Meanwhile, the method for extracting the hot topics based on the keywords further has the following beneficial effects:

(1) by parallelizing the text data, for the text in each block, as a large amount of texts are not hot spots, useless texts can be deleted as long as the total text of the hot topic contains about half of the texts in the block through parallelization. The method is far faster than the method for obtaining the hot subject by integral processing, because a large amount of useless texts are tired of the running speed, and the defect of insufficient memory during integral processing is made up by block processing. This can improve our efficiency and result faster.

(2) In TFIDF weighting, the weights we get are more accurate than the weights obtained by the whole process because the computer results have a certain number of bits limitation. Due to the block processing, the number of the texts is reduced, so that the calculation speed is improved, and the calculation precision is ensured. TFIDF weighting is an important basis for the following process, and thus TFIDF is to be guaranteed.

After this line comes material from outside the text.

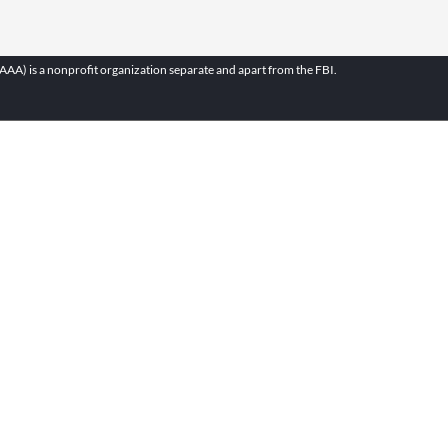
A) is a nonprofit organization separate and apart from the FBI.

(3) The method has the greatest advantage that the hot topic is extracted from the hot topic, which is not done by people before, and the obtained effect is ideal, and the required result can be completely obtained.

Drawings

FIG. 1 is a flowchart of a method for extracting hot topics based on keywords according to the present invention;

FIG. 2 is a graphical representation of the weights of each candidate key for each text in the block candidate set.

Detailed Description

The following description of the embodiments of the present invention is provided in order to better understand the present invention for those skilled in the art with reference to the accompanying drawings. It is to be expressly noted that in the following description, a detailed description of known functions and designs will be omitted when it may obscure the subject matter of the present invention.

Examples

FIG. 1 is a flowchart of a method for extracting hot topics based on keywords according to the present invention.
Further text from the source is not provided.